Leaving out every picture, copy the lines of the material below exactly, from the line containing "આ સમાચાર શેર કરો" through the line containing "piedra y hueso, y".

§

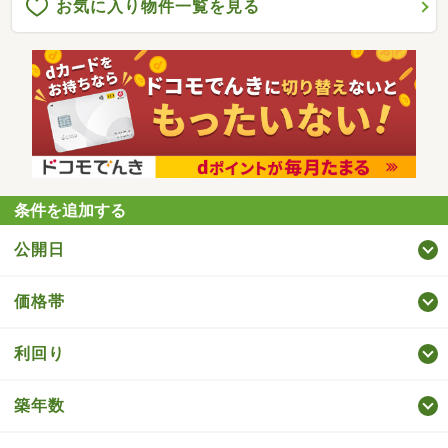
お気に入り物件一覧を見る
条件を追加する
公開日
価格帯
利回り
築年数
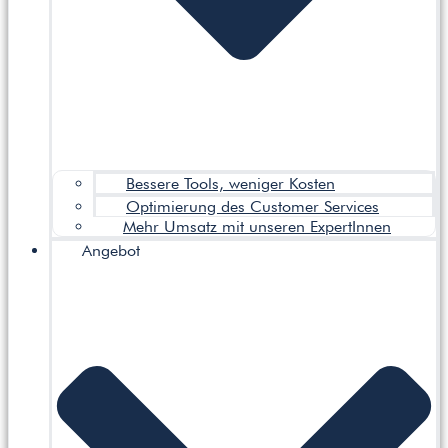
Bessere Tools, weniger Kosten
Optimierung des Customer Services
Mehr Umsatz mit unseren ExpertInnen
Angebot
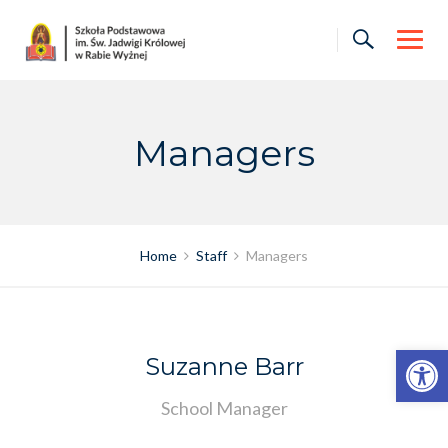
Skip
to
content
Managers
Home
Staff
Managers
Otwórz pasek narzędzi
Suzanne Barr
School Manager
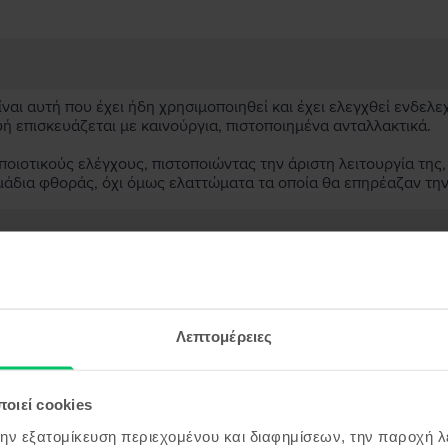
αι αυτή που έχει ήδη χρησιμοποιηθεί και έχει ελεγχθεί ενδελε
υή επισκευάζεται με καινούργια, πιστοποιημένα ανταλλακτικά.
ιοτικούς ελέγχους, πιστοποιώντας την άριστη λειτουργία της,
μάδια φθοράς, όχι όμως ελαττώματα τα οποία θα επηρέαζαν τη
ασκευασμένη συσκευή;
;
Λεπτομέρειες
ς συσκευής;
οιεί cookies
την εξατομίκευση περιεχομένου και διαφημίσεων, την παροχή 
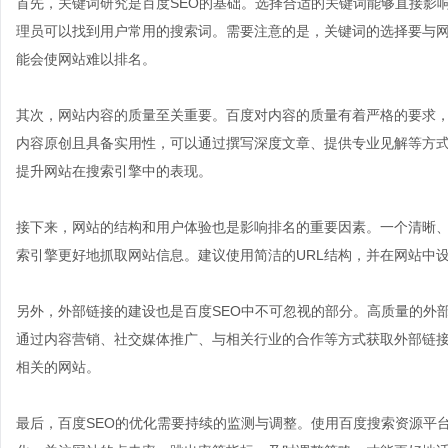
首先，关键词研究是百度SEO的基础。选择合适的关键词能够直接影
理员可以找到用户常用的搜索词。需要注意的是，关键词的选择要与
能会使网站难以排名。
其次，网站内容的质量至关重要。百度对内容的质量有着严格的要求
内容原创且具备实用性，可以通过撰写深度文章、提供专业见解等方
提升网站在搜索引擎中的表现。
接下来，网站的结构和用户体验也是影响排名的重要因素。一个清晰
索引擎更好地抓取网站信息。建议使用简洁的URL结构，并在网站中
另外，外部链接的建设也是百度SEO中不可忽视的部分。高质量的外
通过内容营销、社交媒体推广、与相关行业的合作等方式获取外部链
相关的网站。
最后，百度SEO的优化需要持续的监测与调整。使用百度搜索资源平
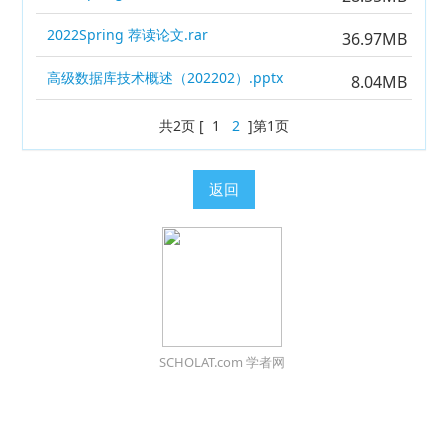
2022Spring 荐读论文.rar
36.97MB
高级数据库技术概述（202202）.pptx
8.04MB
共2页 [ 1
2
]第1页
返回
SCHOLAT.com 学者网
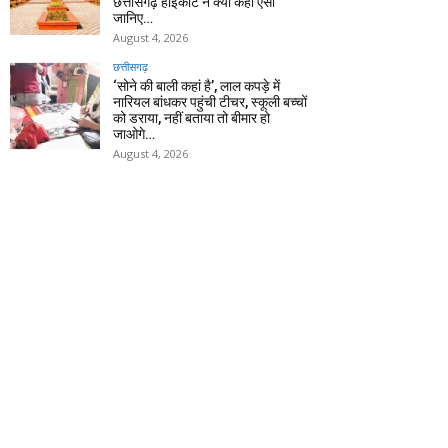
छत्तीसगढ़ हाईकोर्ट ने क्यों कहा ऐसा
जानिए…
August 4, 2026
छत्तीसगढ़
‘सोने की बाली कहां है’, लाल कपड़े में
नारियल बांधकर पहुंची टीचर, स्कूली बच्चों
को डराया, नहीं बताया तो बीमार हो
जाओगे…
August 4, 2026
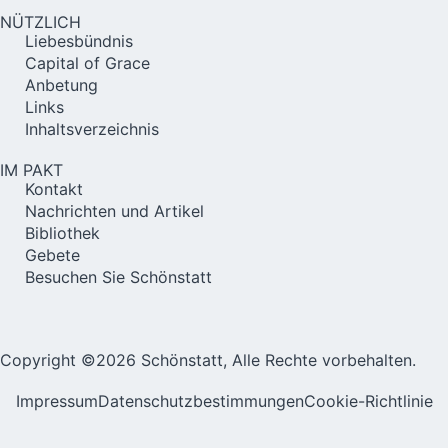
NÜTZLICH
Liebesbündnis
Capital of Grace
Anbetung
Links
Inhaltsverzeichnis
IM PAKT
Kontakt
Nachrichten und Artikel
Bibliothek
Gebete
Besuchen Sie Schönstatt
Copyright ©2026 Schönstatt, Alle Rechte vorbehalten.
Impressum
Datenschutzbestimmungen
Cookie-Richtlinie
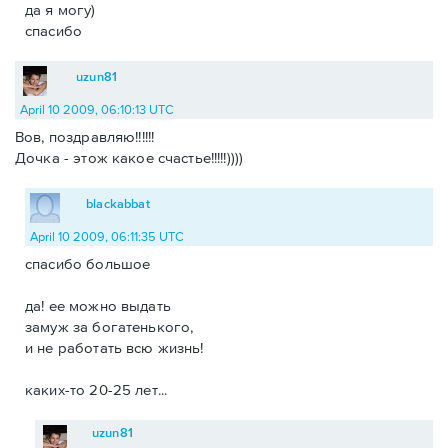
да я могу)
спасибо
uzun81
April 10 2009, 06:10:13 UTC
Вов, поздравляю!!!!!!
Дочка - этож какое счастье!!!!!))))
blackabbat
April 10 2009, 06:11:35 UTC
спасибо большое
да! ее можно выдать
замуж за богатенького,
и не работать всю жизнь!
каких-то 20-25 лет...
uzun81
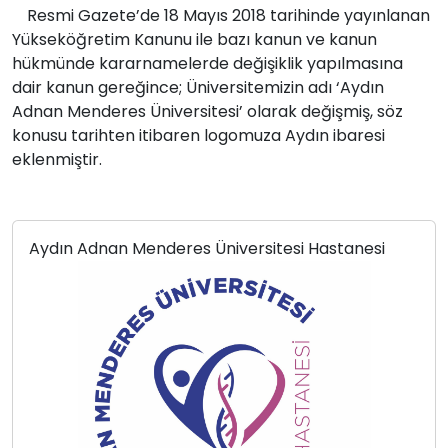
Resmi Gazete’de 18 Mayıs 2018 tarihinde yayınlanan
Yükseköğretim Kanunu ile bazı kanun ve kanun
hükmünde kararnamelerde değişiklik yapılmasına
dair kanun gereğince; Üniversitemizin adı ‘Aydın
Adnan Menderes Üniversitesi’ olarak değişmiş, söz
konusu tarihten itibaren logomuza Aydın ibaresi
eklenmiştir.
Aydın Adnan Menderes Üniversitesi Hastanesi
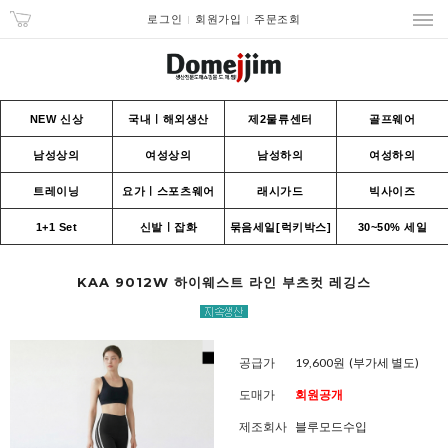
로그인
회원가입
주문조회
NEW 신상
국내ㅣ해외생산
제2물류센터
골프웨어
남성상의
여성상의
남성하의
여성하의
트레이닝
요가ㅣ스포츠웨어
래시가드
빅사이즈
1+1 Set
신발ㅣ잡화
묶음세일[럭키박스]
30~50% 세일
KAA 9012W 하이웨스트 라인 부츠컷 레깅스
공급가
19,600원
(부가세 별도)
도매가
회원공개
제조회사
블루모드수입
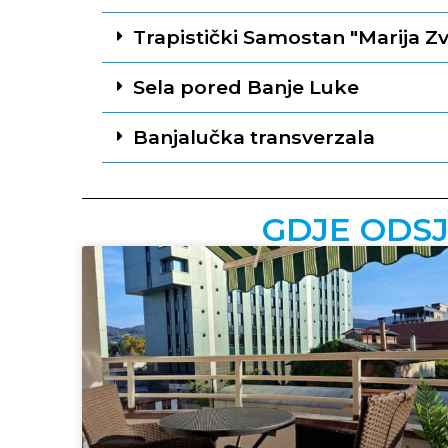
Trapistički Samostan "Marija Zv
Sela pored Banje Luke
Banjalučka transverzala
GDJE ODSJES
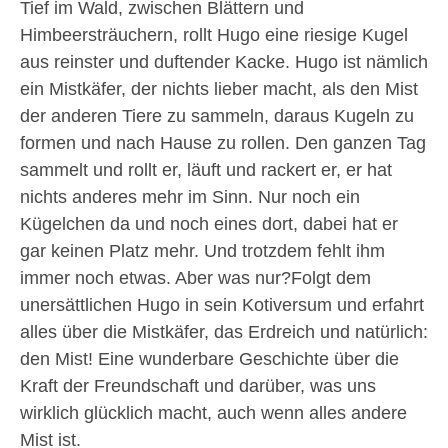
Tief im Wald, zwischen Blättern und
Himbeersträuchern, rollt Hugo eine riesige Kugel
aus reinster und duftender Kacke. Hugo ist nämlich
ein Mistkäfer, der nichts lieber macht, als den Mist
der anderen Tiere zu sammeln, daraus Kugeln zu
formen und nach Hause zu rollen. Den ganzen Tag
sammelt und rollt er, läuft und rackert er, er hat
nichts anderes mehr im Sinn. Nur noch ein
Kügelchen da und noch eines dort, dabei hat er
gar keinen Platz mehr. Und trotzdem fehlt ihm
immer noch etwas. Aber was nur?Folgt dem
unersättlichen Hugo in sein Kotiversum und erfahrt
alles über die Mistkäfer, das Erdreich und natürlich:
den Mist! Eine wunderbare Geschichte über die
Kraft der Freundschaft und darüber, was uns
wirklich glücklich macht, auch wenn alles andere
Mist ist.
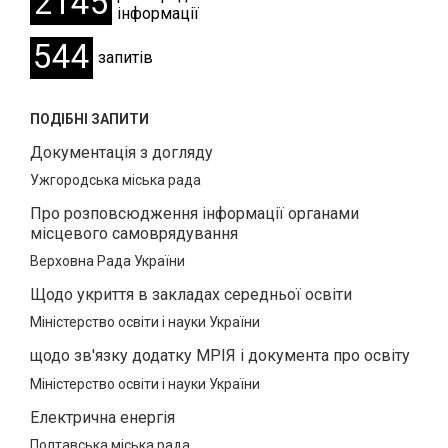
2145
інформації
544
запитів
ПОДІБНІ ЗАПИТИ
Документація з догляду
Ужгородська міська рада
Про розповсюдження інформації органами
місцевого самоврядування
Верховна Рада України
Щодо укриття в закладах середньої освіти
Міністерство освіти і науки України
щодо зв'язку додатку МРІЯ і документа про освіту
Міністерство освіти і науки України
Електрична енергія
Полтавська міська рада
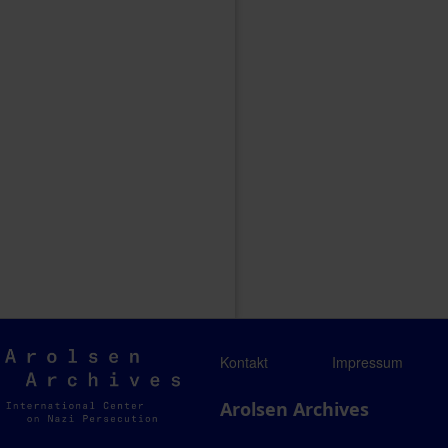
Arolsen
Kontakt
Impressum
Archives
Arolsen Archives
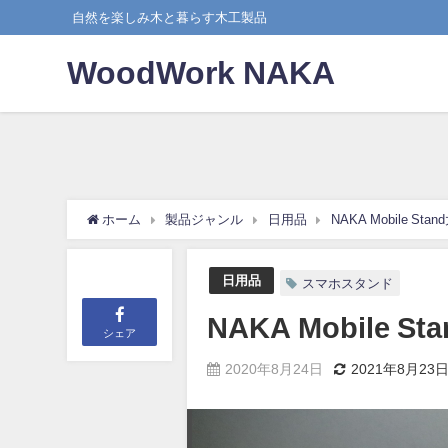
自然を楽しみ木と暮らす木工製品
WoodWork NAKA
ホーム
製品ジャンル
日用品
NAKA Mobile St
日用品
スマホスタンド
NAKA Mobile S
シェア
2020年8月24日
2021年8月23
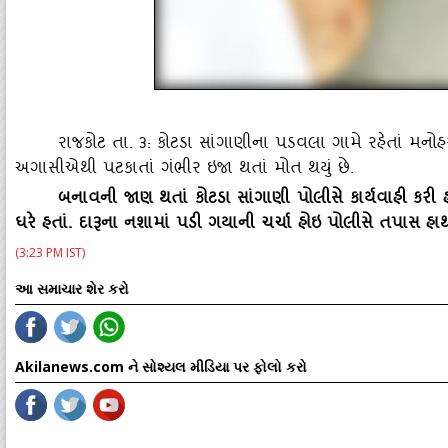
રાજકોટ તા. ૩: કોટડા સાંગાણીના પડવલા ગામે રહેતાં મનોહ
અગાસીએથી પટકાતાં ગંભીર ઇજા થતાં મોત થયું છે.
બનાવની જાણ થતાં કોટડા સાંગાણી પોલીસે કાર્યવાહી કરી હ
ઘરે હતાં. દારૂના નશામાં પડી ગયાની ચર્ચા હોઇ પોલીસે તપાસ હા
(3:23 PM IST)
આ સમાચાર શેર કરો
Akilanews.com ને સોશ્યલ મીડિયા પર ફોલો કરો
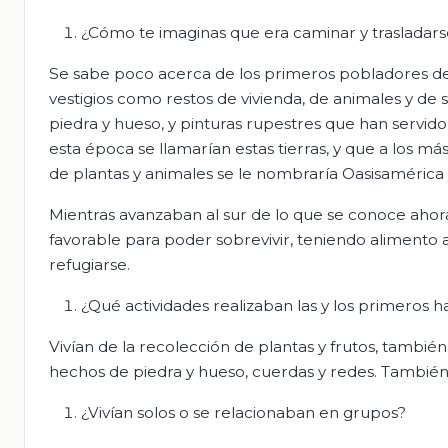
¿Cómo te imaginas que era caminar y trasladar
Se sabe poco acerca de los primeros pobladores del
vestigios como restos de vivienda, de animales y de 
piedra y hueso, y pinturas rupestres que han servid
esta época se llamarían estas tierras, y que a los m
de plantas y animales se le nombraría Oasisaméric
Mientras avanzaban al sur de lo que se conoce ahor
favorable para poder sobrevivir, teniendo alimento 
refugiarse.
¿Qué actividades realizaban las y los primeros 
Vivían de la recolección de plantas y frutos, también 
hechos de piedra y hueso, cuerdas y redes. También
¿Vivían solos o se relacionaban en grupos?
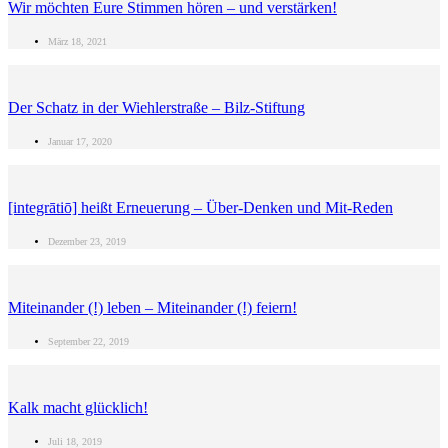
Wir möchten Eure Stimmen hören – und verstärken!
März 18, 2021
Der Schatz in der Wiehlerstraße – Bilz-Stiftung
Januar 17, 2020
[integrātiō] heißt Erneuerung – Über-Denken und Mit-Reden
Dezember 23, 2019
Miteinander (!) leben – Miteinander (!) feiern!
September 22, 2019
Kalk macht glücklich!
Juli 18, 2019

§

* Output of the task:
આ સમાચાર શેર કરો
Akilanews.com ને સોશ્યલ મીડિયા પર ફોલો કરો
¿Cómo te imaginas que era caminar y trasladar
Se sabe poco acerca de los primeros pobladores del
vestigios como restos de vivienda, de animales y de 
piedra y hueso, y pinturas rupestres que han servid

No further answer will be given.